- [DESCRIPTION OF THE TASK]: Scan the records below for the word "Consejo". Copy each line where it appears.

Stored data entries
+++
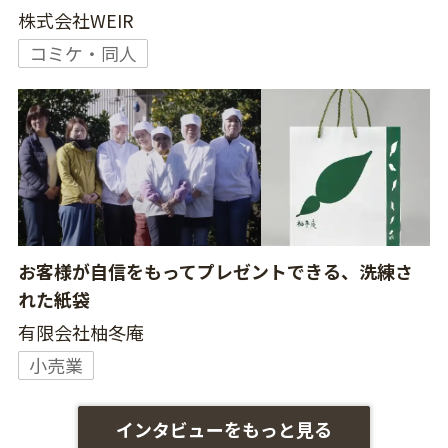
株式会社WEIR
コミケ・同人
お客様が自信をもってプレゼントできる、洗練さ
れた紙袋
有限会社柚冬庵
小売業
インタビューをもっと見る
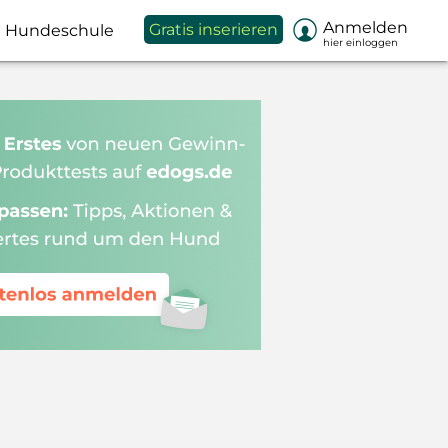

Anmelden
Gratis inserieren
Hundeschule
hier einloggen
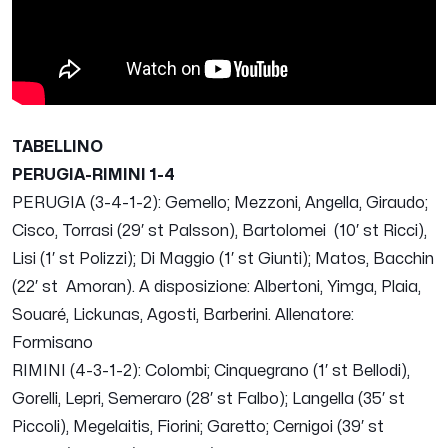
TABELLINO
PERUGIA-RIMINI 1-4
PERUGIA (3-4-1-2): Gemello; Mezzoni, Angella, Giraudo;
Cisco, Torrasi (29′ st Palsson), Bartolomei (10′ st Ricci),
Lisi (1′ st Polizzi); Di Maggio (1′ st Giunti); Matos, Bacchin
(22′ st Amoran). A disposizione: Albertoni, Yimga, Plaia,
Souaré, Lickunas, Agosti, Barberini. Allenatore:
Formisano
RIMINI (4-3-1-2): Colombi; Cinquegrano (1′ st Bellodi),
Gorelli, Lepri, Semeraro (28′ st Falbo); Langella (35′ st
Piccoli), Megelaitis, Fiorini; Garetto; Cernigoi (39′ st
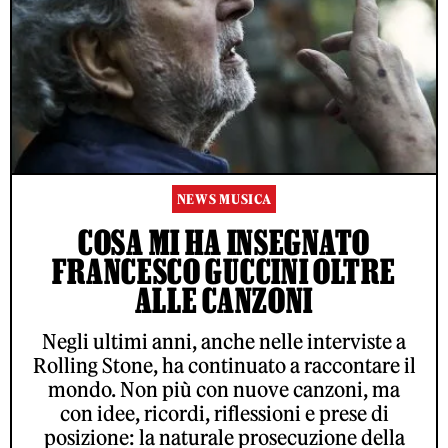
NEWS MUSICA
COSA MI HA INSEGNATO
FRANCESCO GUCCINI OLTRE
ALLE CANZONI
Negli ultimi anni, anche nelle interviste a
Rolling Stone, ha continuato a raccontare il
mondo. Non più con nuove canzoni, ma
con idee, ricordi, riflessioni e prese di
posizione: la naturale prosecuzione della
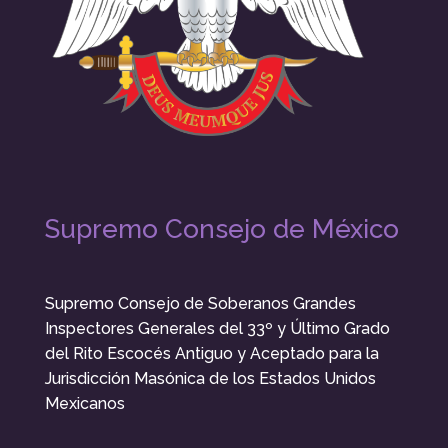
Supremo Consejo de México
Supremo Consejo de Soberanos Grandes
Inspectores Generales del 33º y Último Grado
del Rito Escocés Antiguo y Aceptado para la
Jurisdicción Masónica de los Estados Unidos
Mexicanos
+++
- [SOLVED PROBLEM]:
Supremo Consejo de México
Supremo Consejo de Soberanos Grandes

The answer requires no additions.